A heterogeneidade constitutiva, também chamada de dialogismo, revela uma propriedade essencial da linguagem humana, que é o fato de todo discurso se construir a partir de outros discursos. Aqui é necessário abrir um parêntese, porque o termo dialogismo é empregado em referência a coisas distintas. Em sentido amplo, dialogismo é a propriedade essencial da linguagem humana, que é o fato de todo discurso se construir a partir de outros discursos. Nesse sentido, é o mesmo que heterogeneidade constitutiva e não marcada no texto, ou seja, não localizável na cadeia do discurso. Em sentido restrito, dialogismo é usado para destacar que a linguagem humana é marcada pelo diálogo, ou seja, o eu quem fala sempre se dirige a um tu. Neste artigo, não trato do dialogismo em sentido restrito. Fecho o parêntese.

O dialogismo em sentido amplo, isto é, a heterogeneidade constitutiva, não está explicitado no texto, portanto não é localizável na cadeia do discurso, ao contrário do que ocorre com a heterogeneidade mostrada. Aquilo que o texto afirma se constrói a partir de um ponto de vista que refuta ou adere. Exemplifico.

O romance D. Quixote, de Cervantes, manifesta uma posição contrária àquela veiculada pela literatura das novelas de cavalaria. O discurso presente em D. Quixote se estabelece em relação polêmica com aquele tipo de literatura.

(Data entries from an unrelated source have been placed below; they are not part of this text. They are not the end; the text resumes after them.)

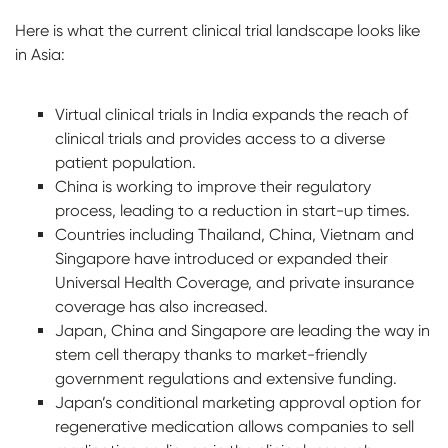
Here is what the current clinical trial landscape looks like
in Asia:
Virtual clinical trials in India expands the reach of
clinical trials and provides access to a diverse
patient population.
China is working to improve their regulatory
process, leading to a reduction in start-up times.
Countries including Thailand, China, Vietnam and
Singapore have introduced or expanded their
Universal Health Coverage, and private insurance
coverage has also increased.
Japan, China and Singapore are leading the way in
stem cell therapy thanks to market-friendly
government regulations and extensive funding.
Japan’s conditional marketing approval option for
regenerative medication allows companies to sell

Outro exemplo: o discurso do empoderamento feminino se constrói em oposição a um discurso que nega a autonomia da mulher. Portanto, quando tomamos contato com o discurso do empoderamento feminino, ouvimos duas vozes: uma que defende a equidade dos gêneros e outra, a que se contrapõe, que nega essa equidade. Nesse caso, assim como em Dom Quixote, a relação entre os discursos é polêmica, já que um se constrói em oposição ao outro.

Percorrendo posts na redes sociais, você encontrará inúmeros exemplos de heterogeneidade constitutiva, já que os posts sobre muitos assuntos manifestam concordância (relação contratual) ou discordância (relação polêmica) com já-ditos. A leitura dessas postagens mostra de maneira bastante clara que não há discurso original; pois, como disse, tido discurso é atravessado por outro. Em outras palavras, todo discurso dialoga com outro.

Saber que a heterogeneidade é constitutiva do discurso (dialogismo em sentido amplo) é fundamental para entender os textos que lemos e para produzir nossos próprios textos. Lembre-se de que, ao produzir um texto argumentativo, por exemplo, sua opinião será sempre construída a partir de opiniões outras, ou seja, no seu texto, além de sua voz, sempre haverá manifestação de outras, que, no caso da heterogeneidade constitutiva, não estarão explicitadas no texto e, portanto, não são localizáveis na cadeia do discurso.